Nous ne sommes pas des agneaux
Le Loup de Wall Street est fait comme un grand film, comme une de ces histoires sur un destin Américain dont seul Hollywood a le secret. Le Loup de Wall Street c'est un grand Scorsese et c'est aussi le plaisir de voir à l'écran des acteurs diablement bons se déchaîner pour être à la hauteur des attentes du metteur en scène. Le Loup de Wall Street est un grand film.
Le destin de Jordan Belfort donc, qui comme on peut l'imaginer assez facilement, est une crapule finie. Ce jeune blanc bec sans le sou arrive à Wall Street dans l'idée de devenir millionnaire. Et il va le devenir en contournant les règles du jeu, sans pour autant éviter de se faire prendre (l'appétit du gain sans aucun doute est sa perte). Pourtant, loin de nous montrer, une fois de plus, que oui le monde de la finance est truffé de salopards dans le genre de Belfort et de nous faire une morale bien mal avisée, Martin Scorsese prend le pari de simplement décrire une période faste de l'Amérique qui amena la crise de 1987 et toutes celles qui ont suivi. Oui, Wall Street c'est le mal. Seulement, voilà nous vivons dans un monde dirigé par ce mal et Jordan Belfort n'est rien de plus qu'un blaireau qui se fait avoir à la fin. Et oui, ces salopards s'en tirent toujours bien (il suffit de voir ce qui est arrivé aux architectes de la destruction de l'économie de 2007 pour le comprendre – The Inside Job, un must see).
On suivra donc pendant presque trois heures les frasques de ce dégénéré entre argent facile, putes, drogues, drogues, putes et fêtes démesurées. Certaines sont assez comiques et même parfois hilarantes – on pense notamment à la scène des Lemmon – et Leonardo DiCaprio se prend sérieusement au jeu. La mise en scène est tapageuse mais ne cède pas à certaines modes absurdes du moment. Trois heures pour tout cela me dira-t-on, ça peut paraître long pourtant tout passe très vite comme si finalement les trips du héros devenaient ceux du spectateur.
Et c'est là que la simple comédie un peu longuette devient un grand film. Nous sommes tous des loups de Wall Street. On peut se cacher derrière une morale, derrière une certaine éthique, en fin de compte, ce quidam réalise ce à quoi chacun aspire en jouant une grille à Euromillions. Il refuse le monde tel qu'il est et s'en créé un, où les seules règles sont les siennes. Le Loups de Wall Street ne le juge pas, non. Il ne fait que mettre une image sur nos fantasmes. A l'Amérique bien pensante qui voit en ces codes de la Finance une certaine grandeur, Scorsese fait un grand doigt d'honneur et sans pour autant approuver le comportement du protagoniste principal, nous fait prendre conscience que oui, nous ne sommes pas des agneaux.

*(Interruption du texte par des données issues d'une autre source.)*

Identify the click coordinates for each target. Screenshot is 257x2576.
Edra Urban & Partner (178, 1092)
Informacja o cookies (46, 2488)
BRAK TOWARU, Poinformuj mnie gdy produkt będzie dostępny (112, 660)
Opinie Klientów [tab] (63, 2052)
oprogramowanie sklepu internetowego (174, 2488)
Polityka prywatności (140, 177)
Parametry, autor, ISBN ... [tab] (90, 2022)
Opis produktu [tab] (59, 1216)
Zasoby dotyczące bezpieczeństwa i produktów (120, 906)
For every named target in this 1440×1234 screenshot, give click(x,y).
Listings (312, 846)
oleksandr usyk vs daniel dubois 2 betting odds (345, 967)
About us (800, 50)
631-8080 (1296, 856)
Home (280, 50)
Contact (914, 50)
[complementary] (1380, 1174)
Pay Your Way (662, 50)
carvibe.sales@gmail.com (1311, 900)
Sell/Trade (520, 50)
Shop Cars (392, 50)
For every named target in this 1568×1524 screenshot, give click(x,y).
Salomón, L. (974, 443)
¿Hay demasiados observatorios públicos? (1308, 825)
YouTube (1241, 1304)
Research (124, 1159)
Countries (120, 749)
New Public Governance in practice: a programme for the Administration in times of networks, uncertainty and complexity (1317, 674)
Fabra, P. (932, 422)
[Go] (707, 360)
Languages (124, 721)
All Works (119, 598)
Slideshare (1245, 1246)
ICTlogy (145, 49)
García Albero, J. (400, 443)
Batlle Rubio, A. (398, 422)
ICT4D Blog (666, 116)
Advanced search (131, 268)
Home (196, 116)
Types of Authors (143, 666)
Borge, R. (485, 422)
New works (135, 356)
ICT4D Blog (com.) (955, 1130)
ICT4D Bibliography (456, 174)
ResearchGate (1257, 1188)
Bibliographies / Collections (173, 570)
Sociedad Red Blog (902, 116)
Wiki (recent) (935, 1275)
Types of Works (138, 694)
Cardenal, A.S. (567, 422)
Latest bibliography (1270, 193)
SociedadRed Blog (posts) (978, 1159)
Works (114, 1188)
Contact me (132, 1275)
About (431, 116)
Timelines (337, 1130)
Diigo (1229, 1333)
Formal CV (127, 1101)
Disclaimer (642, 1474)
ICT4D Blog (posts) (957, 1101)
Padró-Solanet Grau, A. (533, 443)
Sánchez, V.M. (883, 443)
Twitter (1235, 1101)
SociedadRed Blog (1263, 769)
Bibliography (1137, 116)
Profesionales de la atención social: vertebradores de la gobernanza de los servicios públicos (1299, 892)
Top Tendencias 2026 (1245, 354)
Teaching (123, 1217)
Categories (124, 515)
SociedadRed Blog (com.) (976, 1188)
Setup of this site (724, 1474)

Alors bien entendu, personne ne rêve de devenir un déchet et si on rit lorsque Leonardo DiCaprio est défoncé c'est surtout parce qu'il nous fait pitié. Mais en un sens, il n'est que l'image déformée de nos rêves les plus fous. Et en sortant de la projection, on rit jaune. Car oui, on se moque de nous et la comédie un brin tapageuse se transforme bel et bien en chef-d'œuvre.
Quant à la comparaison avec Margin Call, elle n'a vraiment pas lieu d'être. La technique n'est nullement mise en cause ici, on s'en contrefout. Même Jordan le dit, lorsqu'il commence à expliquer ce qu'est une IPO. Margin Call nous démontre que les mathématiques ne sont pas parfaites et que dans la finance tout particulièrement, il ne s'agit avant tout que de probabilités et de pari sur l'avenir. Les stratégies sont bien réelles (ou alors Warren Buffet est vraiment un sacré veinard) et la politique est maintenant guidée par ces flux d'argent virtuel. Ici, on parle avant tout d'un monde inaccessible et finalement pas si rose que ça. Et on parle surtout de nous, pauvres imbéciles.